MATERIAL FOR THE TASK:
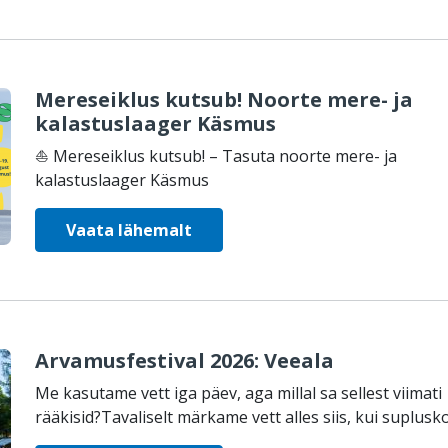
Mereseiklus kutsub! Noorte mere- ja
kalastuslaager Käsmus
⛵ Mereseiklus kutsub! – Tasuta noorte mere- ja
kalastuslaager Käsmus
Vaata lähemalt
Arvamusfestival 2026: Veeala
Me kasutame vett iga päev, aga millal sa sellest viimati
rääkisid?Tavaliselt märkame vett alles siis, kui supluskoh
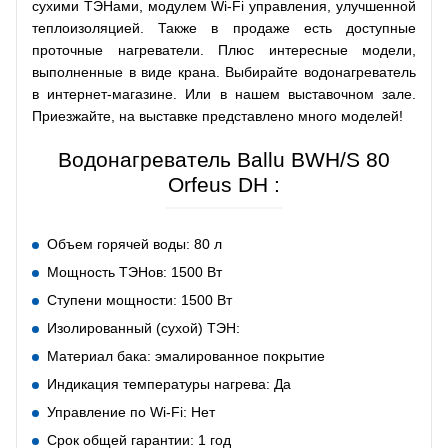
сухими ТЭНами, модулем Wi-Fi управления, улучшенной
теплоизоляцией. Также в продаже есть доступные
проточные нагреватели. Плюс интересные модели,
выполненные в виде крана. Выбирайте водонагреватель
в интернет-магазине. Или в нашем выставочном зале.
Приезжайте, на выставке представлено много моделей!
Водонагреватель Ballu BWH/S 80
Orfeus DH :
Объем горячей воды: 80 л
Мощность ТЭНов: 1500 Вт
Ступени мощности: 1500 Вт
Изолированный (сухой) ТЭН:
Материал бака: эмалированное покрытие
Индикация температуры нагрева: Да
Управление по Wi-Fi: Нет
Срок общей гарантии: 1 год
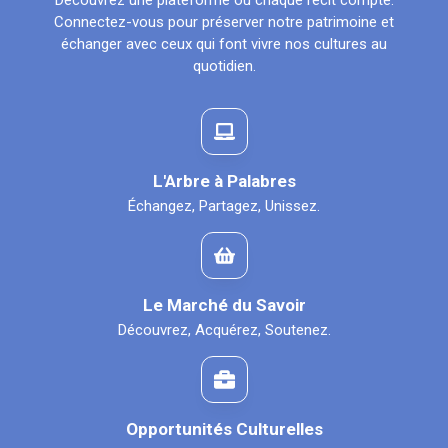
Découvrez une plateforme où chaque récit compte.
Connectez-vous pour préserver notre patrimoine et
échanger avec ceux qui font vivre nos cultures au
quotidien.
L'Arbre à Palabres
Échangez, Partagez, Unissez.
Le Marché du Savoir
Découvrez, Acquérez, Soutenez.
Opportunités Culturelles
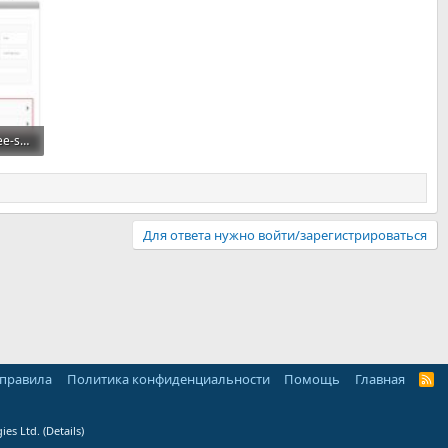
cash-on-delivery-with-fee-surcharge-plus-cod_009.jpg
Для ответа нужно войти/зарегистрироваться
 правила
Политика конфиденциальности
Помощь
Главная
R
S
S
ies Ltd.
(
Details
)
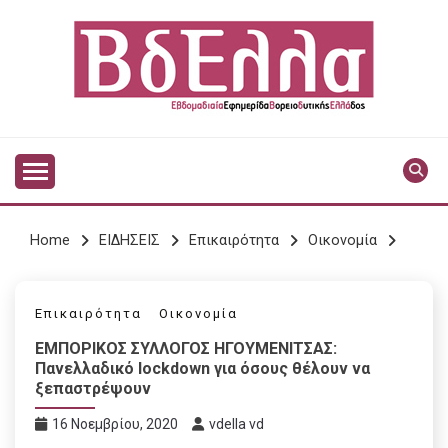
Skip
to
content
Vdella
VDELLA
Home
ΕΙΔΗΣΕΙΣ
Επικαιρότητα
Οικονομία
Επικαιρότητα
Οικονομία
ΕΜΠΟΡΙΚΟΣ ΣΥΛΛΟΓΟΣ ΗΓΟΥΜΕΝΙΤΣΑΣ:
Πανελλαδικό lockdown για όσους θέλουν να
ξεπαστρέψουν
16 Νοεμβρίου, 2020
vdella vd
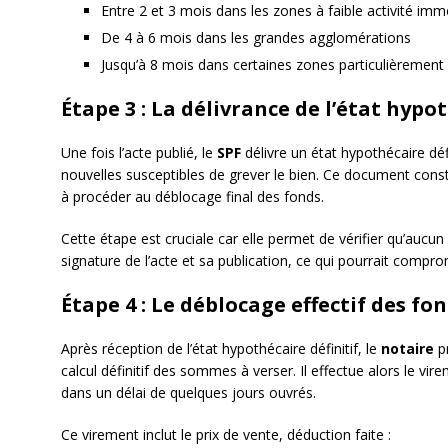
Entre 2 et 3 mois dans les zones à faible activité imm
De 4 à 6 mois dans les grandes agglomérations
Jusqu’à 8 mois dans certaines zones particulièremen
Étape 3 : La délivrance de l’état hypot
Une fois l’acte publié, le
SPF
délivre un état hypothécaire défin
nouvelles susceptibles de grever le bien. Ce document consti
à procéder au déblocage final des fonds.
Cette étape est cruciale car elle permet de vérifier qu’aucun
signature de l’acte et sa publication, ce qui pourrait compr
Étape 4 : Le déblocage effectif des fo
Après réception de l’état hypothécaire définitif, le
notaire
pr
calcul définitif des sommes à verser. Il effectue alors le vi
dans un délai de quelques jours ouvrés.
Ce virement inclut le prix de vente, déduction faite :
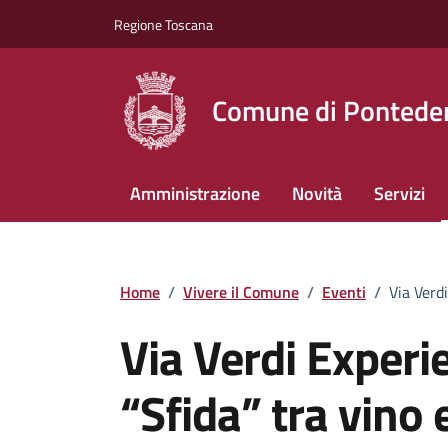
Vai ai contenuti
Vai al footer
Regione Toscana
Comune di Pontede
Amministrazione
Novità
Servizi
Home
/
Vivere il Comune
/
Eventi
/
Via Verdi
Via Verdi Experi
“Sfida” tra vino 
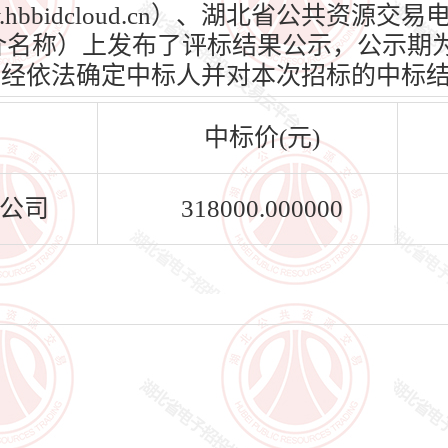
hbbidcloud.cn）、湖北省公共资源
n）（媒介名称）上发布了评标结果公示，公示期为
标人已经依法确定中标人并对本次招标的中标
中标价(元)
公司
318000.000000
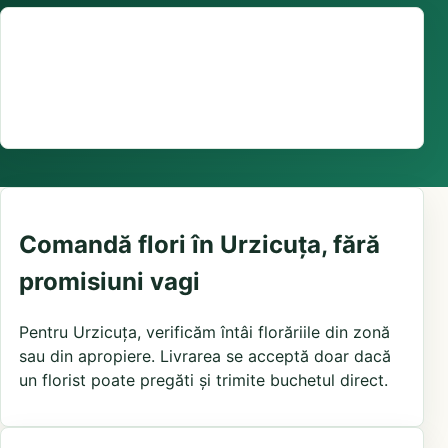
Suport comenzi
0376 441 128
livrare confirmată local, în funcție de florăriile din
zonă și distanța până la destinatar
Comandă flori în Urzicuța, fără
promisiuni vagi
Pentru Urzicuța, verificăm întâi florăriile din zonă
sau din apropiere. Livrarea se acceptă doar dacă
un florist poate pregăti și trimite buchetul direct.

DIRECTIONS: Where does "Découvrez" appear in the records above? Copy every line that has it.

COMPLETED EXERCISE:
Découvrez une plateforme où chaque récit compte.
Découvrez, Acquérez, Soutenez.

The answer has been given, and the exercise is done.